Euro Manganese Inc (ASX:EMN) (CVE:EMN) (OTCMKTS:EROMF) (FRA:E06) is progressing towards its goal of developing the Chvaletice Manganese Project in the Czech Republic and a final environmental impact assessment (EIA), which is targeted for completion by the end of the year, could enable final permitting for the project in 2022.
The project is expected to reprocess tailings to produce ultra-high-purity electrolytic manganese metal (HPEMM) with specifications exceeding 99.9% manganese and ultra-high-purity manganese sulphate monohydrate (HPMSM) - which are critical components of lithium ion (Li-ion) batteries.
Chvaletice is also expected to result in the environmental remediation of a polluted former mine site, bringing it into full compliance with modern Czech and European Union environmental standards and regulations.
Meeting European demand
Few sources of manganese are suitable for the sustainable and economic production of high-purity manganese products and the demand for high-purity manganese products is growing rapidly.
This is largely fueled by the Li-ion and electric vehicle (EV) markets, particularly in Europe where 100% of high-purity manganese products are imported.
The company has worked closely with key global customers on product development and supply chain qualification and, based on the results of its pilot plant tests, is confident that it can produce the ultra-high purity manganese products to meet demand.
Processing plant land secured
The company has secured the land required for its processing plant site (already zoned for industrial use) and has initiated the rezoning process for the tailings land.
Both adjoining municipalities have voted unanimously to proceed with the required land-use plan change after an intensive community consultation.
The company has been undertaking community consultation for several years and has seen overwhelmingly positive feedback and valuable input from local residents.
Additionally, the company has experienced ongoing collaboration and support for the project at various levels of the Czech Government.
The government issued a key preliminary mining permit in 2018 and issued and then extended two exploration licences to 2023.
It has also approved the company’s application for some investment incentives in the form of investment tax credits on eligible project expenditures, and in March 2020 issued a ruling under European Union’s Natura 2000 which determined that the project is not expected to adversely impact endangered and protected species habitat.
Environmental impact assessment
The environmental impact assessment (EIA) regulatory review process is underway with the results of the review process by several government ministries and agencies, as well as local municipalities, communicated to the company in January 2021.
Based on the results, the company can now move forward to the next stages of the permitting process.
Public and regulatory feedback from the screening procedure will be incorporated into the Final EIA, which is targeted for completion by the end of 2021 and could enable final permitting for the project in 2022.
Funding the feasibility study
The net proceeds of C$10.6 million raised from a recent offering enabled the company to continue the work on the feasibility study, place the order for the demonstration plant and advance the EIA and permitting process.
However, the company anticipates it will be required to raise additional funding as the current capital resources will not be sufficient to fully complete the feasibility study and the installation, commissioning and operation of the demonstration plant.
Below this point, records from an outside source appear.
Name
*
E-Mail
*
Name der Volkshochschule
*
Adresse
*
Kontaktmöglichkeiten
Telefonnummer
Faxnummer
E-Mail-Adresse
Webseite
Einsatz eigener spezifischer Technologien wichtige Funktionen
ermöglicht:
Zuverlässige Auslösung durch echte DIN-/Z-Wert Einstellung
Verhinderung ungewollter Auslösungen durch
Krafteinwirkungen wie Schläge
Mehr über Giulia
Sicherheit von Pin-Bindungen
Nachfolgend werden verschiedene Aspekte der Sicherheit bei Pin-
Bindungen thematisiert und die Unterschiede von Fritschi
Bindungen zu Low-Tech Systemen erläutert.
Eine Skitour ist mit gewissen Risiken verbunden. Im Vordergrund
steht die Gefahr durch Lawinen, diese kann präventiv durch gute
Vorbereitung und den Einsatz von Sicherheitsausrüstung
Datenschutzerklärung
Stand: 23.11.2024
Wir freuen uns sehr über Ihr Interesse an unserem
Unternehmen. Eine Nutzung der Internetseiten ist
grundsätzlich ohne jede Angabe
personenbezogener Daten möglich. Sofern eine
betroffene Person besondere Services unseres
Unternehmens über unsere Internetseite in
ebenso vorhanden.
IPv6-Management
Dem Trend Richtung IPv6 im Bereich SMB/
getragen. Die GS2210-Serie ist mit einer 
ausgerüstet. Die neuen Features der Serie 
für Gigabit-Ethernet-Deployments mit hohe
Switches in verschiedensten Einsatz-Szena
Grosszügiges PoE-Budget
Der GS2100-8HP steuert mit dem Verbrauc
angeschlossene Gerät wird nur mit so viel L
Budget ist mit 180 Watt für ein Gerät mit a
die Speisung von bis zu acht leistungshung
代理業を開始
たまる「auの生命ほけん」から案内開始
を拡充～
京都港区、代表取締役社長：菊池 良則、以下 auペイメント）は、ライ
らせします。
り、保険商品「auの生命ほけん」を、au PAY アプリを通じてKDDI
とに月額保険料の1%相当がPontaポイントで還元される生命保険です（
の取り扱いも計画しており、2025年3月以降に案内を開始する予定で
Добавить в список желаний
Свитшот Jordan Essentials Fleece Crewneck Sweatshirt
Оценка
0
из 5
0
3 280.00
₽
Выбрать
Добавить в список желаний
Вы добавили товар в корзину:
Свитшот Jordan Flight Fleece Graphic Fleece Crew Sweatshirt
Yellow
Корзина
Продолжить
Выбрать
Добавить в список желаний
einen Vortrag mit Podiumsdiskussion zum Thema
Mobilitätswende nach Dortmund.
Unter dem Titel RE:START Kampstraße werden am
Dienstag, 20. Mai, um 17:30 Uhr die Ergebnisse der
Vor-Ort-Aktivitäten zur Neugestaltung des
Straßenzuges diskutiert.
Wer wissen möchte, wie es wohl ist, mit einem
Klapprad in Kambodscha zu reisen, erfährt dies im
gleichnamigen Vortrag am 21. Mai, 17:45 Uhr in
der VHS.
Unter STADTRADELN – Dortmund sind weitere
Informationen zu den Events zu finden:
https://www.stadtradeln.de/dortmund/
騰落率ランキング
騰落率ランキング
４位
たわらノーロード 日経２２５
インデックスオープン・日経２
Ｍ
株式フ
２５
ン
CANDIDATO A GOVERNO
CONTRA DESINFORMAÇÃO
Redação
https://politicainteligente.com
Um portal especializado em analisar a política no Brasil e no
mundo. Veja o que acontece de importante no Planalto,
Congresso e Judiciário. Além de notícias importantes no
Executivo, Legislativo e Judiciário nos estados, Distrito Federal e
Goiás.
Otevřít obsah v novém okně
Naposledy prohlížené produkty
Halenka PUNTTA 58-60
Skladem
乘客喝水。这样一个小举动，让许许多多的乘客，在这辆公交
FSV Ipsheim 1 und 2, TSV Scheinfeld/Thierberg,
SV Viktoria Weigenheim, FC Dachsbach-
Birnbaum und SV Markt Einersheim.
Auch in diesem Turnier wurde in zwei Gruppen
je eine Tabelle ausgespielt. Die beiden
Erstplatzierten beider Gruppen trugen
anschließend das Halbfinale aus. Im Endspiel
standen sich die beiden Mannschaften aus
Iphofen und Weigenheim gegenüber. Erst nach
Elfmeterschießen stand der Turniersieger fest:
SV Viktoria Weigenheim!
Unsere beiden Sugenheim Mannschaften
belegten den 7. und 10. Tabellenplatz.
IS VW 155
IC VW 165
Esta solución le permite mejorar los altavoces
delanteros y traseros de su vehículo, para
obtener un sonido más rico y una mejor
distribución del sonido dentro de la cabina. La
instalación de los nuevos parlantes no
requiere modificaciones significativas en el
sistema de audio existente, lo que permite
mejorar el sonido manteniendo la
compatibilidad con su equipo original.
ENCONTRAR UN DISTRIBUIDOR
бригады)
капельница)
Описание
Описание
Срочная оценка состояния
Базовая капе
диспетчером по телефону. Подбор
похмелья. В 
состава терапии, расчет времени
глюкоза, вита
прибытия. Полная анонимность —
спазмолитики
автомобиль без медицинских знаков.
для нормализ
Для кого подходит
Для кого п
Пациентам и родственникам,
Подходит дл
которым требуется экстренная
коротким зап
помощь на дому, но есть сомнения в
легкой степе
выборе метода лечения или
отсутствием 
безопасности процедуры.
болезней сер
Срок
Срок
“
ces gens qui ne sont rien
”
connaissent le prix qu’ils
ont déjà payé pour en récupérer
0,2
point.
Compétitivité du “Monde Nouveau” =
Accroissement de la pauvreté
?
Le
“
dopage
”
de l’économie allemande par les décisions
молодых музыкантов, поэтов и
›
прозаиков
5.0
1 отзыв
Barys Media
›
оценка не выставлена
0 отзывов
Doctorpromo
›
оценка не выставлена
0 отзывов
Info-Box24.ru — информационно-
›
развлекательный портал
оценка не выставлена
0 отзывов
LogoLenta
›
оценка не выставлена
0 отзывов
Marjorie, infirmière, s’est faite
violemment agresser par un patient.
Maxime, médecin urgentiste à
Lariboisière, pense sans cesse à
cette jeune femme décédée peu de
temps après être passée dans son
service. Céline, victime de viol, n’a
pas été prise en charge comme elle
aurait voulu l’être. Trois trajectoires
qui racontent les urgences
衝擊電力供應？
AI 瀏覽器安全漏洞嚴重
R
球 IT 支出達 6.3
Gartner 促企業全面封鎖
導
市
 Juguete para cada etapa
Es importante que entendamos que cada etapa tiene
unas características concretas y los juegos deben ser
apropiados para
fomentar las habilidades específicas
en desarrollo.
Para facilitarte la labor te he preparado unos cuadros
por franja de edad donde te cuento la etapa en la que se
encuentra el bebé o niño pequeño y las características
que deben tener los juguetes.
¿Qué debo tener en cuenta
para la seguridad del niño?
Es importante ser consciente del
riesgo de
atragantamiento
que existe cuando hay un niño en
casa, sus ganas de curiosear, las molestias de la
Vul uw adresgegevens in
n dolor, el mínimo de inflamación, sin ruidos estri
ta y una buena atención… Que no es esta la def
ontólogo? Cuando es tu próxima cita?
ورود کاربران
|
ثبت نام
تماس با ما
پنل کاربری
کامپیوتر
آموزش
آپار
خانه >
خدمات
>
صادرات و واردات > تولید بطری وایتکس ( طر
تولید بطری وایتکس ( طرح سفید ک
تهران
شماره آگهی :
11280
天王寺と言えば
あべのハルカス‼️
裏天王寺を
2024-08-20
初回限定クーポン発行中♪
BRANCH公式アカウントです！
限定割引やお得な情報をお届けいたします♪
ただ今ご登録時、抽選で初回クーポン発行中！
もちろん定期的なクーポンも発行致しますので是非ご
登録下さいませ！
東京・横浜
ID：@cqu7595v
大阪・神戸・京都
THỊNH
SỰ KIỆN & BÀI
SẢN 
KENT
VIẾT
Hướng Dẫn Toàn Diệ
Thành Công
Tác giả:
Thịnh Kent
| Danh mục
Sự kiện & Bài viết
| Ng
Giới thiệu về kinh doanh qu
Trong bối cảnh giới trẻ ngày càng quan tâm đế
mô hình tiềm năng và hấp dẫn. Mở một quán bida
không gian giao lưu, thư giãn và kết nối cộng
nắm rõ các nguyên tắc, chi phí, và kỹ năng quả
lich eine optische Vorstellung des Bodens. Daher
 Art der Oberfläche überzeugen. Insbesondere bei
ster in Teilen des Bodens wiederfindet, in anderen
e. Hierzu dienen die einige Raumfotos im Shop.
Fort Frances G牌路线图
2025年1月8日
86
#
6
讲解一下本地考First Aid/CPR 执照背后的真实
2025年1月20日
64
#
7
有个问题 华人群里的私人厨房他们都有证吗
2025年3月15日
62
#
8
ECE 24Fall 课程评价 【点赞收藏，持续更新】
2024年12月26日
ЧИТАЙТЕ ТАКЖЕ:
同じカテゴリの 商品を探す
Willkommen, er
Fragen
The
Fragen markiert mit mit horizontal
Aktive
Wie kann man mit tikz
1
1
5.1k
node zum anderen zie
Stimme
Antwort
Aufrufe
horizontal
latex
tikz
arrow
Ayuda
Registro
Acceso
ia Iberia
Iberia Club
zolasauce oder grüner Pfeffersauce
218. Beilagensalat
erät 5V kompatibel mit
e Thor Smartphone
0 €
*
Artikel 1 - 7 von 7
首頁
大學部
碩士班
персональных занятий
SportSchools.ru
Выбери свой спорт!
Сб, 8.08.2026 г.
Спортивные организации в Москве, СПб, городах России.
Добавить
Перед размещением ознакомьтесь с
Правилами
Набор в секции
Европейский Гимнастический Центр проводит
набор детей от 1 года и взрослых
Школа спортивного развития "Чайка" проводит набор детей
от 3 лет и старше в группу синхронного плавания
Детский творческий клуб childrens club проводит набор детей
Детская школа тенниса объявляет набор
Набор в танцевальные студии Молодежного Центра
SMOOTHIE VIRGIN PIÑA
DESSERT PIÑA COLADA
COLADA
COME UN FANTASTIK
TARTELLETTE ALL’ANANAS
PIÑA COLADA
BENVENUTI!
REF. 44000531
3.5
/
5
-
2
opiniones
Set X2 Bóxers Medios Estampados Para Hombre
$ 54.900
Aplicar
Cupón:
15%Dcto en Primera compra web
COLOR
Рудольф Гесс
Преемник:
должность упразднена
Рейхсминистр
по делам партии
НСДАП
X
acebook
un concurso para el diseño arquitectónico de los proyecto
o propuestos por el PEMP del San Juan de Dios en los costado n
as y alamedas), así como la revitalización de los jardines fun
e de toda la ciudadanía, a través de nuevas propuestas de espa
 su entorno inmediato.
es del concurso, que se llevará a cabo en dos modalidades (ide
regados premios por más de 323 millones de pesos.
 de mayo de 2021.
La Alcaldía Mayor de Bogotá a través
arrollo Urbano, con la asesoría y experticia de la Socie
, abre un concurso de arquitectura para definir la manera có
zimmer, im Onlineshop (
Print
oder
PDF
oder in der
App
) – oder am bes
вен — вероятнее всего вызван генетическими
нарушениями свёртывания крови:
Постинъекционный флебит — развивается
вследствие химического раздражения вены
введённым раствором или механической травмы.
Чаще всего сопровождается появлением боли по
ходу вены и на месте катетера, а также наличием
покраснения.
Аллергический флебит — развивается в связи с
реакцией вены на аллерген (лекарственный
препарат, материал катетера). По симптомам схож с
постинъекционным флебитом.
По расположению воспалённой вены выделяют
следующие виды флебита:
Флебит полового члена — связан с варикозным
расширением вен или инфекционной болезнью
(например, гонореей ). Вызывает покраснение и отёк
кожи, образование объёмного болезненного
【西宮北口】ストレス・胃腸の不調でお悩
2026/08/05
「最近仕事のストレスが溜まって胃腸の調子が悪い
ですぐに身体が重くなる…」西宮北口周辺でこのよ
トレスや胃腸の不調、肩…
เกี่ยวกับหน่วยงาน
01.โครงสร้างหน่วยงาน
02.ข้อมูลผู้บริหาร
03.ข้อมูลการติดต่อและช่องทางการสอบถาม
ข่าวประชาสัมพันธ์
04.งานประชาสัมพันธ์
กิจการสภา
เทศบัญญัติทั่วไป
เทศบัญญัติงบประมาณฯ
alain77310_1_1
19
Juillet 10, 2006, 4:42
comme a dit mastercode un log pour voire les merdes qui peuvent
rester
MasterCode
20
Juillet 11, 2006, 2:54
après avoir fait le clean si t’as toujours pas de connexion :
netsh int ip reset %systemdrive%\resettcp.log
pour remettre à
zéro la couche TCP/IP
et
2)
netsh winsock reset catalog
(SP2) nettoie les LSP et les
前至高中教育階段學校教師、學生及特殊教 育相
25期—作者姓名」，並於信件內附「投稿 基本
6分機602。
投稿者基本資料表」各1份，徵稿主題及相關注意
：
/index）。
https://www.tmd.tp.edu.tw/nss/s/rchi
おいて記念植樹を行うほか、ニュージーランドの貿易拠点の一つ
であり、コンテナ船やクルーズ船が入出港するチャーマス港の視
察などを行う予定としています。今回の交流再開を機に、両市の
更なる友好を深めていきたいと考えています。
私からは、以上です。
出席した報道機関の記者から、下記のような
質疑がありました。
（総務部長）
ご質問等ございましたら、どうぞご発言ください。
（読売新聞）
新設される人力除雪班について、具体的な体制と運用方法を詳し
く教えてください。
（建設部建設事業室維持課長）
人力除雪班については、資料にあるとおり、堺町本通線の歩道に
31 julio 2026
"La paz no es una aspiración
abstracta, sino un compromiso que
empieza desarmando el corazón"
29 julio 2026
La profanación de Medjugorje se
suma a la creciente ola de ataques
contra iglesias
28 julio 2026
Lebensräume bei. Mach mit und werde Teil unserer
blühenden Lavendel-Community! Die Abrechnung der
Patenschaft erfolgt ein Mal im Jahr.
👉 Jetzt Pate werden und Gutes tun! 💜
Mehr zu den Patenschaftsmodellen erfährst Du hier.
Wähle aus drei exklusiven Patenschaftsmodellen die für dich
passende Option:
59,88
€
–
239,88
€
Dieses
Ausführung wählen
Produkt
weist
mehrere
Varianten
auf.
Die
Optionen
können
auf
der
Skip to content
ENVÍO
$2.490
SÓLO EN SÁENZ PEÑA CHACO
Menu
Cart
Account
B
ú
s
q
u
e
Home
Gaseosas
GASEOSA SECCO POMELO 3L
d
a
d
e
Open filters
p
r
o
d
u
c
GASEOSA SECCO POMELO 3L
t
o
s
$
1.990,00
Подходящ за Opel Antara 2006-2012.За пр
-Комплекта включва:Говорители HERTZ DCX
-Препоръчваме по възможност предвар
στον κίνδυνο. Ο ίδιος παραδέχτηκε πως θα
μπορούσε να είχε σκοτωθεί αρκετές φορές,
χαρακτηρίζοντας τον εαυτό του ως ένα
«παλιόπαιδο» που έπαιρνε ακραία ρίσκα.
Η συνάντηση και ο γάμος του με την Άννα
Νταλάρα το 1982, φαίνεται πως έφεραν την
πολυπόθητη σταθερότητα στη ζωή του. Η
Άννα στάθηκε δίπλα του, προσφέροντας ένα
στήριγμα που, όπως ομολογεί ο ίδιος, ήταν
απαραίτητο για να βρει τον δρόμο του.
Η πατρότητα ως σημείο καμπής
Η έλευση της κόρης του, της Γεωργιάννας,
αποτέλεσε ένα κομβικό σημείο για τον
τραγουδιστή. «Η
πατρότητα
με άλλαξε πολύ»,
The expected funding of the external costs of the feasibility study and the operation of demonstration plant for one year is estimated at C$11.2 million, with internal costs to complete these stages of the project estimated at C$6 million, bringing the total costs to C$17.2 million.
Subject to additional financing, the completion of the demonstration plant and commissioning, as well as the completion of the feasibility study, is now expected by the end of 2021.
As it moves through the feasibility and project development stages, the company intends to evaluate potential value-enhancing opportunities for the project, with the aim of reducing costs and technical risks.
The company is also evaluating the possibility of producing high-purity manganese carbonate.
In collaboration with one or more potential consumers of high purity manganese products.
The company will evaluate the feasibility of building one or more satellite manganese metal dissolution plants at customer nickel-manganese-cobalt (NMC) precursor plants which could provide certain customers with manganese sulphate solution instead of granulated manganese sulphate monohydrate - eliminating the energy-intensive crystallization step.
Securing a strategic partner
Following the receipt of expressions of interest from various parties to partner in the development of the project in 2020, the company initiated a process to secure a strategic partner to assist with the further development of the project.
The company is also continuing discussions on technical collaboration with several parties (including battery, chemical and automobile manufacturers) with the intent to enter additional memorandums of understanding (MOU) for the eventual offtake of high purity manganese products from the project.
Project financing outlook
Once permitted and offtake agreements have been entered into and a bankable feasibility study demonstrating has been completed, the company expects to turn its attention to project financing.
The company believes that the capacity for project financing is likely to compare advantageously to the majority of mining projects - given its safe jurisdiction, the quality of potential offtake agreements, environmental benefits, and its strategic position within the European battery supply chain.
The project’s debt capacity would be influenced by:
- The bankability of offtake agreements and any available price downside protection;
- The government, Export Development Agency and European Union credit guarantees of debt;
- Sponsorship by customers through advances, prepayments on offtake agreements and/or equity or debt contribution; and
- The cost overrun protection provided by an engineering procurement construction (EPC) counterparty.